_Record excerpts_:
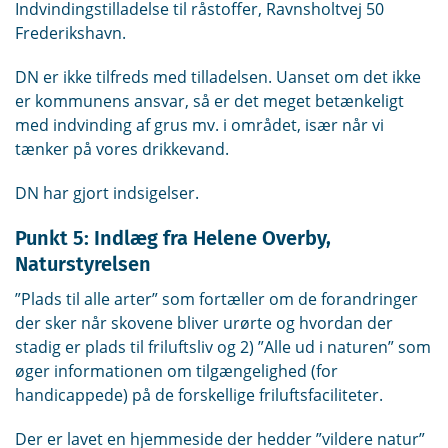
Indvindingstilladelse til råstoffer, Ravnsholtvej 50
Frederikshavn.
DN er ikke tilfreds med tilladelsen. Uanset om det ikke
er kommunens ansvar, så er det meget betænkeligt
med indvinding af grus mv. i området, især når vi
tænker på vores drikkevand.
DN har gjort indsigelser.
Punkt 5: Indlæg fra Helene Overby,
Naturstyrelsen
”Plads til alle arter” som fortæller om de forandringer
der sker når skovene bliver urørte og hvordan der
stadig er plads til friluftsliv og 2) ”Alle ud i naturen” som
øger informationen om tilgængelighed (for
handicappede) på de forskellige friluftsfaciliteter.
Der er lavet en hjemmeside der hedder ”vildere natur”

_Directions_:
Give the records again exactly, minus the pictures.

_Answer space_:
Indvindingstilladelse til råstoffer, Ravnsholtvej 50
Frederikshavn.
DN er ikke tilfreds med tilladelsen. Uanset om det ikke
er kommunens ansvar, så er det meget betænkeligt
med indvinding af grus mv. i området, især når vi
tænker på vores drikkevand.
DN har gjort indsigelser.
Punkt 5: Indlæg fra Helene Overby,
Naturstyrelsen
”Plads til alle arter” som fortæller om de forandringer
der sker når skovene bliver urørte og hvordan der
stadig er plads til friluftsliv og 2) ”Alle ud i naturen” som
øger informationen om tilgængelighed (for
handicappede) på de forskellige friluftsfaciliteter.
Der er lavet en hjemmeside der hedder ”vildere natur”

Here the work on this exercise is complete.